### TASK
Only the lines from the one containing "purchasing decisions." through the one containing "commerce experience." should be printed, exactly as they appear below, with both ends included.

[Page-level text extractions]
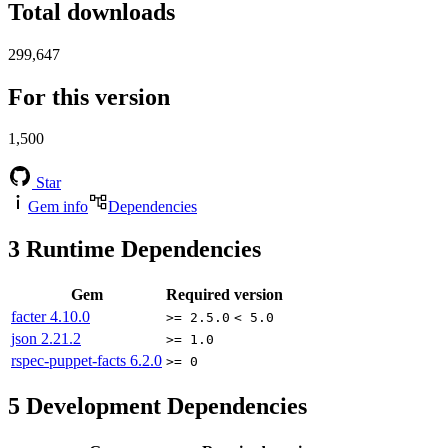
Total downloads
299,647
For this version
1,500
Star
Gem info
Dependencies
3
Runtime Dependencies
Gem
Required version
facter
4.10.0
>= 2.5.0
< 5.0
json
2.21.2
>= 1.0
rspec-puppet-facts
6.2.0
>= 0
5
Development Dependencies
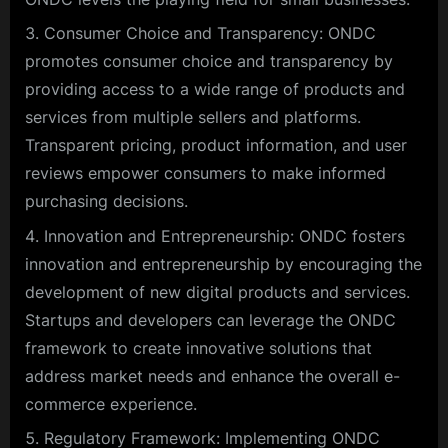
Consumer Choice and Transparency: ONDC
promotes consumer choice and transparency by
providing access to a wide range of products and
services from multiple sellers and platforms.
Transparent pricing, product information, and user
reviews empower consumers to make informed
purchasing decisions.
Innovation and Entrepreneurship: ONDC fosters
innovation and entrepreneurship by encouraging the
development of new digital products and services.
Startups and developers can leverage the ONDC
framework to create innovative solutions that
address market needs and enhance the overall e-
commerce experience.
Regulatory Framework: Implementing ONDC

### RESULT BELOW
purchasing decisions.
Innovation and Entrepreneurship: ONDC fosters
innovation and entrepreneurship by encouraging the
development of new digital products and services.
Startups and developers can leverage the ONDC
framework to create innovative solutions that
address market needs and enhance the overall e-
commerce experience.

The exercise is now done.